PINCH'BECK, n. [said to be from the name of the inventor.]

An alloy of copper; a mixture of copper and zink, consisting of three or four parts of copper with one or more of zink. – Encyc.

PINCH'ER, n.

He or that which pinches.

PINCH'ERS, n. [plur. from pinch, not from the French pincette.]

An instrument for drawing nails from boards and the like, or for griping things to be held fast.

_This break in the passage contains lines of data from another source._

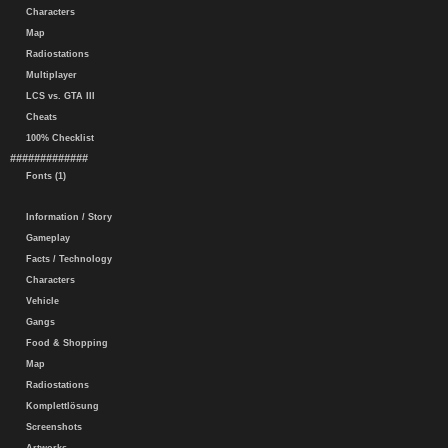
Characters
Map
Radiostations
Multiplayer
LCS vs. GTA III
Cheats
100% Checklist
#############
Fonts (1)
Information / Story
Gameplay
Facts / Technology
Characters
Vehicle
Gangs
Food & Shopping
Map
Radiostations
Komplettlösung
Screenshots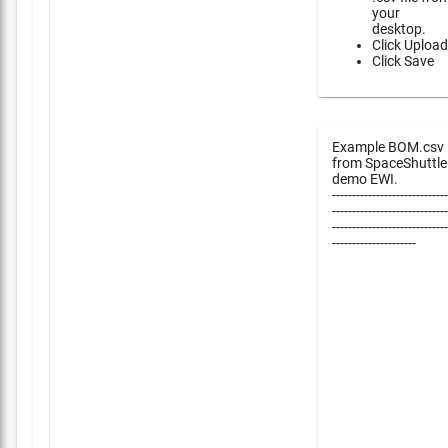
your
desktop.
Click Upload
Click Save
Example BOM.csv
from SpaceShuttle
demo EWI.
-----------------------------
-----------------------------
-----------------------------
---------------------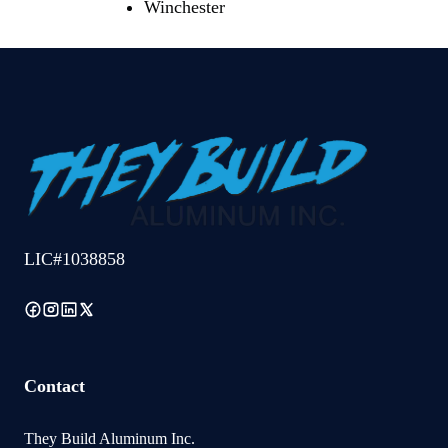
Winchester
LIC#1038858
Contact
They Build Aluminum Inc.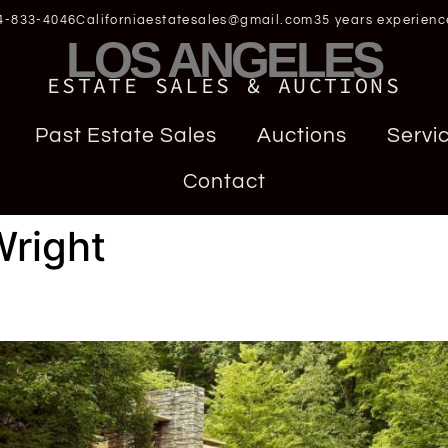
4-833-4046
Californiaestatesales@gmail.com
35 years experienc
LOS ANGELES
ESTATE SALES & AUCTIONS
Past Estate Sales
Auctions
Servi
Contact
Wright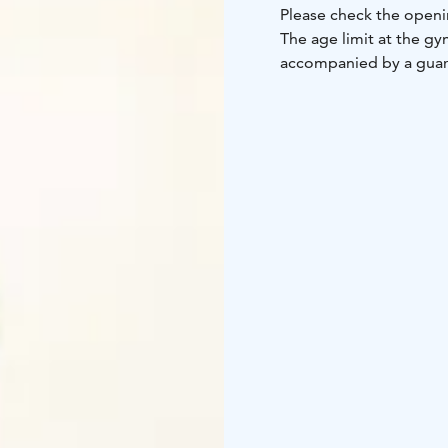
Please check the openi
The age limit at the g
accompanied by a guar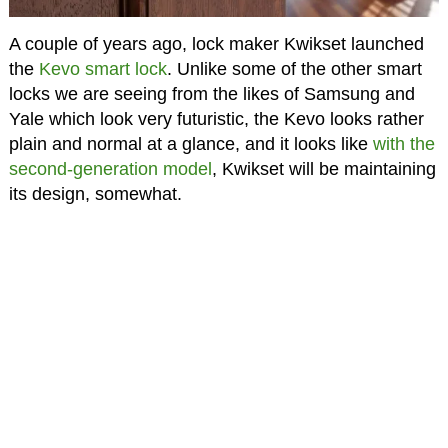
A couple of years ago, lock maker Kwikset launched
the
Kevo smart lock
. Unlike some of the other smart
locks we are seeing from the likes of Samsung and
Yale which look very futuristic, the Kevo looks rather
plain and normal at a glance, and it looks like
with the
second-generation model
, Kwikset will be maintaining
its design, somewhat.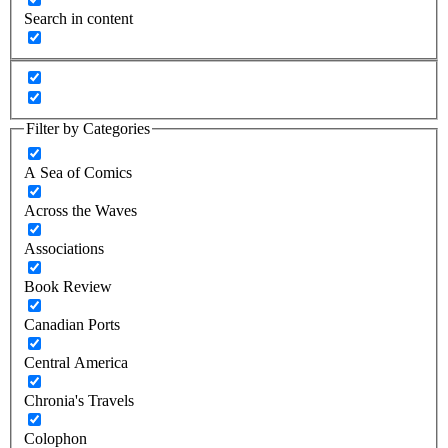
Search in content
Filter by Categories
A Sea of Comics
Across the Waves
Associations
Book Review
Canadian Ports
Central America
Chronia's Travels
Colophon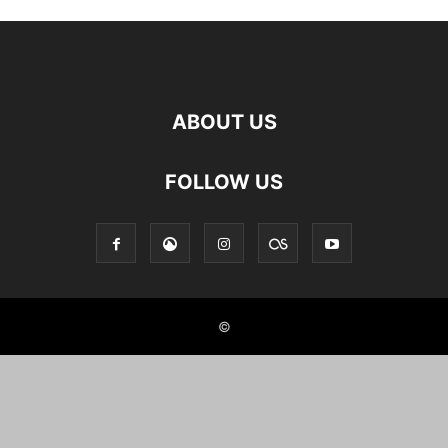
ABOUT US
FOLLOW US
©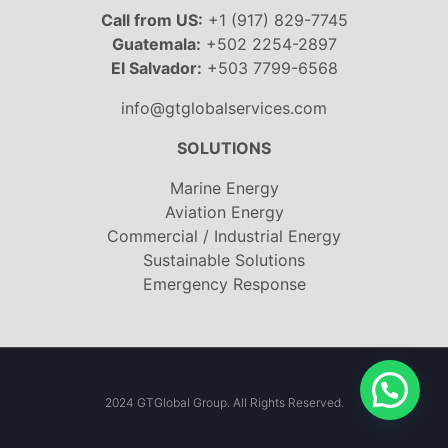
Call from US:
+1 (917) 829-7745
Guatemala:
+502 2254-2897
El Salvador:
+503 7799-6568
info@gtglobalservices.com
SOLUTIONS
Marine Energy
Aviation Energy
Commercial / Industrial Energy
Sustainable Solutions
Emergency Response
2024 GTGlobal Group. All Rights Reserved.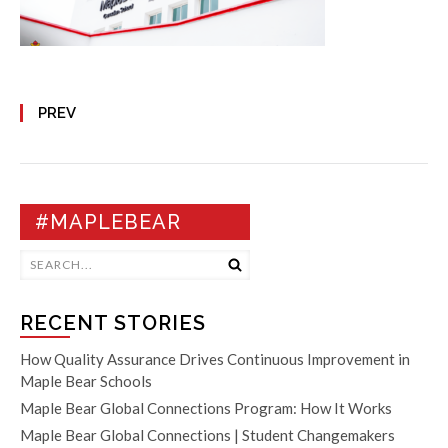
PREV
#MAPLEBEAR
RECENT STORIES
How Quality Assurance Drives Continuous Improvement in
Maple Bear Schools
Maple Bear Global Connections Program: How It Works
Maple Bear Global Connections | Student Changemakers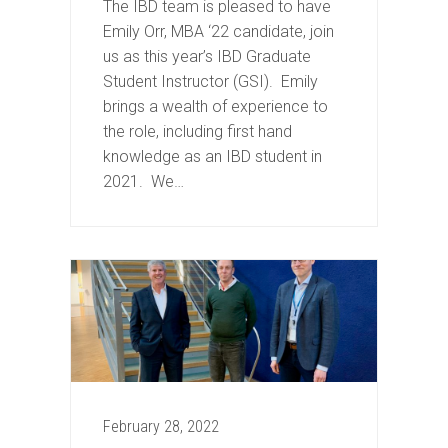
The IBD team is pleased to have
Emily Orr, MBA ‘22 candidate, join
us as this year’s IBD Graduate
Student Instructor (GSI). Emily
brings a wealth of experience to
the role, including first hand
knowledge as an IBD student in
2021. We…
February 28, 2022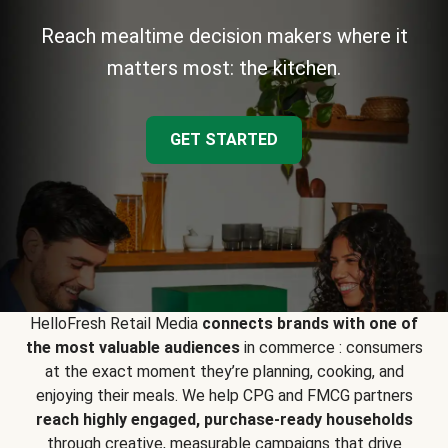
Reach mealtime decision makers where it
matters most: the kitchen.
GET STARTED
HelloFresh Retail Media
connects brands with one of
the most valuable audiences
in commerce : consumers
at the exact moment they’re planning, cooking, and
enjoying their meals. We help CPG and FMCG partners
reach highly engaged, purchase-ready households
through creative, measurable campaigns that drive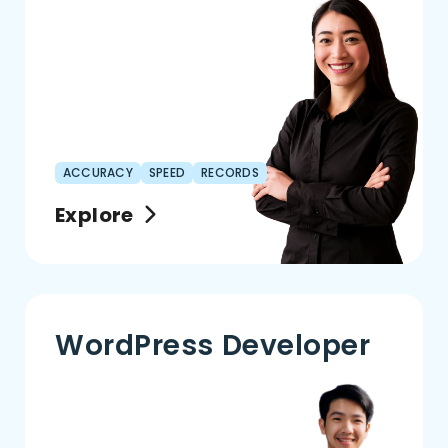
ACCURACY
SPEED
RECORDS
Explore
WordPress Developer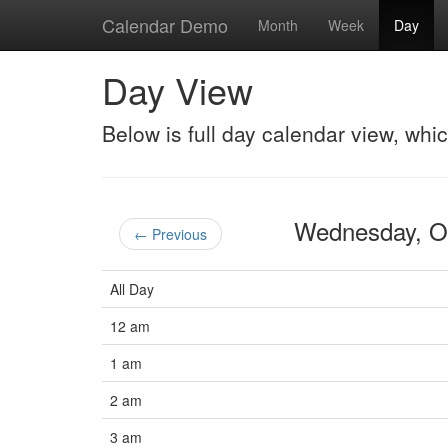
Calendar Demo
Month
Week
Day
Day View
Below is full day calendar view, whi
Wednesday, O
← Previous
All Day
12 am
1 am
2 am
3 am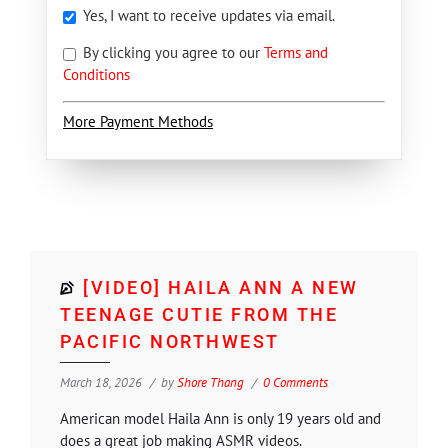
Yes, I want to receive updates via email.
By clicking you agree to our
Terms and
Conditions
More Payment Methods
[VIDEO] HAILA ANN A NEW
TEENAGE CUTIE FROM THE
PACIFIC NORTHWEST
March 18, 2026
by
Shore Thang
0 Comments
American model Haila Ann is only 19 years old and
does a great job making ASMR videos.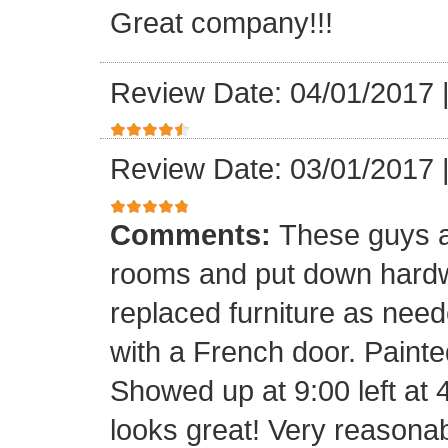
Great company!!!
Review Date: 04/01/2017
Review Date: 03/01/2017
Comments:
These guys a
rooms and put down hard
replaced furniture as need
with a French door. Painte
Showed up at 9:00 left at 
looks great! Very reasona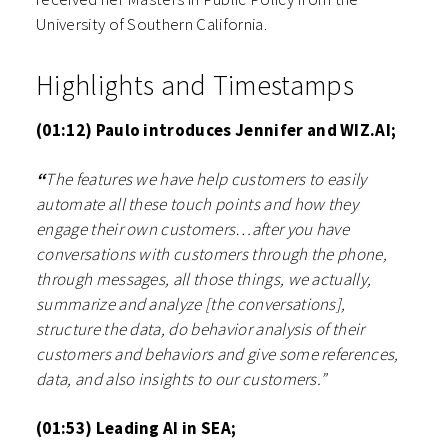
University of Southern California.
Highlights and Timestamps
(01:12) Paulo introduces Jennifer and WIZ.AI;
“
The features we have help customers to easily
automate all these touch points and how they
engage their own customers…after you have
conversations with customers through the phone,
through messages, all those things, we actually,
summarize and analyze [the conversations],
structure the data, do behavior analysis of their
customers and behaviors and give some references,
data, and also insights to our customers.”
(01:53) Leading AI in SEA;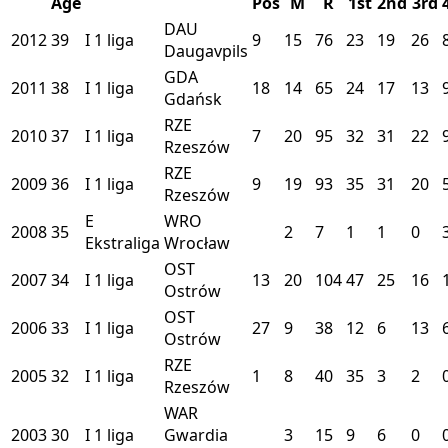
Age
Pos
M
R
1st
2nd
3rd
DAU
2012
39
I
1 liga
9
15
76
23
19
26
Daugavpils
GDA
2011
38
I
1 liga
18
14
65
24
17
13
Gdańsk
RZE
2010
37
I
1 liga
7
20
95
32
31
22
Rzeszów
RZE
2009
36
I
1 liga
9
19
93
35
31
20
Rzeszów
E
WRO
2008
35
2
7
1
1
0
Ekstraliga
Wrocław
OST
2007
34
I
1 liga
13
20
104
47
25
16
Ostrów
OST
2006
33
I
1 liga
27
9
38
12
6
13
Ostrów
RZE
2005
32
I
1 liga
1
8
40
35
3
2
Rzeszów
WAR
2003
30
I
1 liga
Gwardia
3
15
9
6
0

PINCH'FIST, or PINCH'PEN-NY, n.

A miser; a niggard.

PINCH'ING, n.

The act of compressing with the fingers.

PINCH'ING, ppr.

Compressing with the ends of the fingers.

PIN'CUSH-ION, n.

A small case stuffed with some soft material, in which females stick pins for safety and preservation.

PIN-DAR'IC, a.

After the style and manner of Pindar.

PIN-DAR'IC, n.

An ode in imitation of the odes of Pindar the Grecian, and prince of the lyric poets; an irregular ode. – Addison.

PIN'DUST, n.

Small particles of metal made by pointing pins. – Digby.

PINE, n.1 [Fr. pin; Sp. and It. pino, L. pinus; Sax. pinn-treow, pin-tree. D. pynboom, W. pin-bren, pin-tree, and pin-gwyz, pin-wood. These words indicate that this name is from the leaves of the pine, which resemble pins. But the Welsh has also feinid-wyz, from feinid, a rising to a point, from fain, a cone, and gwyz, wood. The latter name is from the cones.]

A tree of the genus Pinus, of many species, some of which furnish timber of the most valuable kind. The species which usually bear this name in the United States, are the white pine, Pinus strobus, the prince of our forests; the yellow pine, Pinus resinosa; and the pitch pine, Pinus rigida.

PINE, n.2 [Sax. pin, D. pyn, pain; Gr. πενομαι, πονος.]

Woe; want; penury; misery. – Spenser. [This is obsolete. See Pain.]

PINE, v.i. [Sax. pinan, to pain or torture, and to pine or languish. This verb in the sense of pain, is found in the other Teutonic dialects, but not in the sense of languishing. The latter sense is found in the Gr. πειναω, πενω. See Ar. فَنَّfanna, Class Bn, No. 22, and فَنِي, No. 25, and أفَنَ, No. 29.]

  1. To languish; to lose flesh or wear away under any distress or anxiety of mind; to grow lean; followed sometimes by away. Ye shall not mourn nor weep, but ye shall pine away for your iniquities. – Ezek. xxiv.
  2. To languish with desire; to waste away with longing for something; usually followed by for. Unknowing that she pin'd for your return. – Dryden.

PINE, v.t.

  1. To wear out; to make to languish. Where shivering cold and sickness pines the climes. – Shak. Beroe pined with pain. – Dryden.
  2. To grieve for; to bemoan in silence. Abashed the devil stood … / Virtue in her own shape how lovely, saw, / And pined his loss. – Milton. [In the transitive sense this verb is now seldom used, and this use is improper, except by ellipsis.]

PIN'E-AL, a. [Fr. pineale, from L. pinus.]

The pineal gland is a part of the brain, a heart-like substance, about the bigness of a pea, situated immediately over the corpora quadrigemina, and hanging from the thalami nervorum opticorum, by two crura or peduncles. It was so called from its shape. It was considered by Descartes as the seat of the soul. – Hooper.